Let $F:\mathbb{R} \to \mathbb R$ be a bounded Lipschitz function and $G(x,y) = (0,\chi_{\{x \le F(y)\}})$.
Consider the ODE $$ \begin{cases} \partial_t \Phi(t,x) = G(\Phi), & t \in [0,T]\\ \Phi(0,x) = x & x \in \mathbb R^2 \end{cases} $$
OK, from the comments I understand that the problem boils down to
$$\frac{\partial}{\partial t}\Phi_2(t,x_1,x_2)=\theta\bigl(F[\Phi_2(t,x_1,x_2)]-x_1\bigr),\;\;\Phi_2(0,x_1,x_2)=x_2,$$
where $\theta$ is the unit step function. Let me assume that $F$ is a nondecreasing function. Then the solution is
$$\Phi_2(t,x_1,x_2)=\begin{cases} t+x_2&\text{if}\;\;F(x_2)>x_1\\ x_2&\text{if}\;\;F(x_2)\leq x_1. \end{cases} $$
A more general choice of $F$ can be readily accommodated, by piecing together increasing and decreasing segments. For any $F$, the function $\Phi_2(t,x_1,x_2)=x_2$ whenever $F(x_2)\leq x_1$, so we only need to consider regions in which $F(x_2)>x_1$ and $\Phi_2$ increases linearly with $t$ until $F(\Phi_2)$ becomes smaller than $x_1$.
as requested, the Mathematica code
Manipulate[Module[{sol =
NDSolve[{phi2'[t] == UnitStep[Sin[phi2[t]] - x1], phi2[0] == x2},
phi2, {t, 0, tfinal}]},
Plot[Evaluate[phi2[t] /. sol], {t, 0, tfinal}]],
{x1, 0, 2}, {x2, 0, 2}, {tfinal, 1, 10}]
will produce a plot of $\Phi_2(t)$ (for $F=\sin$) where you can vary $t_{\rm final}$, $x_1$, and $x_2$.
alternatively, the Mathematica code
sol = NDSolve[{D[phi2[t, x1, x2], t] ==
UnitStep[Sin[phi2[t, x1, x2]] - x1], phi2[0, x1, x2] == x2}, phi2,
{t, 0, 5}, {x1, 0, 2}, {x2, 0, 2}];
Manipulate[VectorPlot[{x1, Evaluate[phi2[t, x1, x2] /. sol]},
{x1, 0, 2}, {x2, 0, 2}], {t, 0, 5}]
Manipulate[StreamPlot[{x1, Evaluate[phi2[t, x1, x2] /. sol]},
{x1, 0, 2}, {x2, 0, 2}], {t, 0, 5}]
will produce a vector plot or a stream plot of $(\Phi_1,\Phi_2)$ in the $x$-$y$ plane, with $t$ as a parameter that you can vary.
A remark, too long for a comment.

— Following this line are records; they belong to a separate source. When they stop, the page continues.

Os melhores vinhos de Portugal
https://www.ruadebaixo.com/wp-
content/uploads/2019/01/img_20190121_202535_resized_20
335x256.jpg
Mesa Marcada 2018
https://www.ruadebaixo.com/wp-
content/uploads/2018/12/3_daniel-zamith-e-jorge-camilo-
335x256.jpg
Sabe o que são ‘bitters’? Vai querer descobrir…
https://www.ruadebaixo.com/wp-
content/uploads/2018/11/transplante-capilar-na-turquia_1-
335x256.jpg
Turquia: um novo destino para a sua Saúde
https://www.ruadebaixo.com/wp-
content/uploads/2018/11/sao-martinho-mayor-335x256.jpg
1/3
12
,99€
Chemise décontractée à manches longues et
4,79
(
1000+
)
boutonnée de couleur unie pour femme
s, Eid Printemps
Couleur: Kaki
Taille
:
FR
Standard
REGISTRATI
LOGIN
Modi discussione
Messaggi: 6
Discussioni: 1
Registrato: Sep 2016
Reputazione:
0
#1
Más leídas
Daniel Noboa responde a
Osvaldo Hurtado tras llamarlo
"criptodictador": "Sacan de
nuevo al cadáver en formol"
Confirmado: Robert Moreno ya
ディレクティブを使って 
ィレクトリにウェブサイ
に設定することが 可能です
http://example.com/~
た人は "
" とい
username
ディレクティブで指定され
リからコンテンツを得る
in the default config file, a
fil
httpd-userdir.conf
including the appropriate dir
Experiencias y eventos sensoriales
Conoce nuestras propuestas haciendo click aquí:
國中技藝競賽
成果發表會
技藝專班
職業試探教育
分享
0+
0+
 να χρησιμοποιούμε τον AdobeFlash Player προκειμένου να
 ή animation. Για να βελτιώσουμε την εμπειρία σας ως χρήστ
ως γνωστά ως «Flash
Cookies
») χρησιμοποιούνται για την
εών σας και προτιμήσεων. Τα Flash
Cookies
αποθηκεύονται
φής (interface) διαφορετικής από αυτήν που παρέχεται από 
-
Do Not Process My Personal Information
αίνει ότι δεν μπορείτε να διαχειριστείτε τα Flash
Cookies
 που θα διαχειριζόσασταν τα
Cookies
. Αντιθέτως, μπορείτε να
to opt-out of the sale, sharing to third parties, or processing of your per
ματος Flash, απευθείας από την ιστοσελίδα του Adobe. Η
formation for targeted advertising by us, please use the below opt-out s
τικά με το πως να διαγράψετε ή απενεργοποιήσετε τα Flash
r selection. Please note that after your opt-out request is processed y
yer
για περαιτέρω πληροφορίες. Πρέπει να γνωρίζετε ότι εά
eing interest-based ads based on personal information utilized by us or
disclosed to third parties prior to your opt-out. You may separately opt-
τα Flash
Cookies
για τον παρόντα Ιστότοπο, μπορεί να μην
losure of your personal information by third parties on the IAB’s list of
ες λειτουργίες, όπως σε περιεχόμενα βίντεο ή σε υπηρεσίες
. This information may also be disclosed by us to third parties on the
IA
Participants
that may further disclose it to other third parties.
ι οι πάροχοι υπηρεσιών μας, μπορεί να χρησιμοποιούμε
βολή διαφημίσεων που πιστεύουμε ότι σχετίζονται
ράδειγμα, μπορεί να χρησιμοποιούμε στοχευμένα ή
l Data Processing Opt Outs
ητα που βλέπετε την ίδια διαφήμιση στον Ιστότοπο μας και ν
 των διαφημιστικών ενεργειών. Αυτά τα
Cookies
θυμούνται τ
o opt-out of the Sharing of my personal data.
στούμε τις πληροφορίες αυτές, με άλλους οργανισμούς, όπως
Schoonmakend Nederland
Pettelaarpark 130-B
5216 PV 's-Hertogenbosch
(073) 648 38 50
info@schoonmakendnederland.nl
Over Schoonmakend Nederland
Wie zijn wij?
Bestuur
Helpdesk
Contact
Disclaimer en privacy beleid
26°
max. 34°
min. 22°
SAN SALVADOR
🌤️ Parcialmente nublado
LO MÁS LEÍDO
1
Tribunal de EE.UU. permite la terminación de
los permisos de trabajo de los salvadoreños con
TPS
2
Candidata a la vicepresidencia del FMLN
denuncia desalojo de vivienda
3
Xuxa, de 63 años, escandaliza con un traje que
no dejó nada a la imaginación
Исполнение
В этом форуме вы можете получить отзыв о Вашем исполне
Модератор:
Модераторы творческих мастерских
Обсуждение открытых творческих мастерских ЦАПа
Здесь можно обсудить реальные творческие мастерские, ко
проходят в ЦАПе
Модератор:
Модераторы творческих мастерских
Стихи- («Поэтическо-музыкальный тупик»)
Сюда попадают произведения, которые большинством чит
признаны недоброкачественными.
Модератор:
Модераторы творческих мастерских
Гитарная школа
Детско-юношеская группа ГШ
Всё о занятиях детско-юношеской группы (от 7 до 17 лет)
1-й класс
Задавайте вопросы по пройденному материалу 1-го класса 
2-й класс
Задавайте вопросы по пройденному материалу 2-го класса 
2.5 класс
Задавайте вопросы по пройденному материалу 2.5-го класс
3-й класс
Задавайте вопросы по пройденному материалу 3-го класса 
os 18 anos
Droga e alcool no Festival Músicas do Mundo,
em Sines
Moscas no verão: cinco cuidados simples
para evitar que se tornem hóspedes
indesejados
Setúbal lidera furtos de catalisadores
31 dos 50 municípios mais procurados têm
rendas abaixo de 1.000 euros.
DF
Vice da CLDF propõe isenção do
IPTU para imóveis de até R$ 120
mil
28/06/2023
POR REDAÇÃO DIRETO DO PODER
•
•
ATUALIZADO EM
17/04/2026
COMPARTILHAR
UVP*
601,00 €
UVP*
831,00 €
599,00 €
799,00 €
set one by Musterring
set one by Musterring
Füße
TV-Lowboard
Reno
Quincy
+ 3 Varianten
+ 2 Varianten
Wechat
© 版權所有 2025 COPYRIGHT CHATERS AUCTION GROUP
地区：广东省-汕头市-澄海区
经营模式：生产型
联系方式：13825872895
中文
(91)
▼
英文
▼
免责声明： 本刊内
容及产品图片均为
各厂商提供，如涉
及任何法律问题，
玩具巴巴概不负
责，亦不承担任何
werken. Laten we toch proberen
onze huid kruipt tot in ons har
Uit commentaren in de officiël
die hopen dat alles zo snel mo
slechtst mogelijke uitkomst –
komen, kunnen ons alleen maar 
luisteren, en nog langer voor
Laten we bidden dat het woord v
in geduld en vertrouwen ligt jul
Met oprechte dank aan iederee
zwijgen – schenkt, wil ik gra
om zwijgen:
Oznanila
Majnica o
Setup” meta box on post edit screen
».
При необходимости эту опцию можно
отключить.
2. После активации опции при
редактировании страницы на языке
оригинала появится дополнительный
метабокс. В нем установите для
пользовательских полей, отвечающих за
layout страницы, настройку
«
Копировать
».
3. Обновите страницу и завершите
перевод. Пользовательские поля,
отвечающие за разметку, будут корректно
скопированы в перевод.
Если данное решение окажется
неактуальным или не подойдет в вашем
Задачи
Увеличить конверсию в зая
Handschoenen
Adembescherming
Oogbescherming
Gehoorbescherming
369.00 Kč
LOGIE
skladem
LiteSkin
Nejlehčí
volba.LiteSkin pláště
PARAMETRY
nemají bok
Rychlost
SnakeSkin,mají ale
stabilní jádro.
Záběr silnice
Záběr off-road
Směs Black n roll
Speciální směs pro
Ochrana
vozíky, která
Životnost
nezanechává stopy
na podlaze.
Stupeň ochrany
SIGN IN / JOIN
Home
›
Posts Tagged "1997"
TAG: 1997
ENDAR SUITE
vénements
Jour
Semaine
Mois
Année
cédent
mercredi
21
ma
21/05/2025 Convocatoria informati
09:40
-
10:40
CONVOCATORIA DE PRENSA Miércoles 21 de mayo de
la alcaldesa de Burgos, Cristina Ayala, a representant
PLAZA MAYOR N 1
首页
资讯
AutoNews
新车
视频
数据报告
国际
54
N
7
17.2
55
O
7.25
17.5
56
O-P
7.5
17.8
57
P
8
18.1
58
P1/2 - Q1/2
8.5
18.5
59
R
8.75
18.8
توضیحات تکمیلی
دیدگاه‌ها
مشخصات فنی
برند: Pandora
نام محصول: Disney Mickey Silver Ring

Let use the notation $H=\mathbf 1_{\mathbb R_+}$. You have to deal with an ODE whose flux is $$ a(x,y)=H(F(y)-x), $$ where $F$ is a Lipschitz-continuous function, $x$ is a parameter. We have also formally $$ \frac{\partial a}{\partial y}=\delta_0(F(y)-x)F'(y), $$ and assuming as in the previous answer that $F$ is monotone (say increasing), the rhs qualifies as the line-measure on the manifold with equation $F(y)=x$. As a result the flux is $BV$. Although there is a good theory for flow of $BV$ vector fields (say with bounded divergence), the second picture in the previous answer seems to indicate a non-uniqueness phenomenon, maybe related to the fact that the divergence of the vector field is unbounded.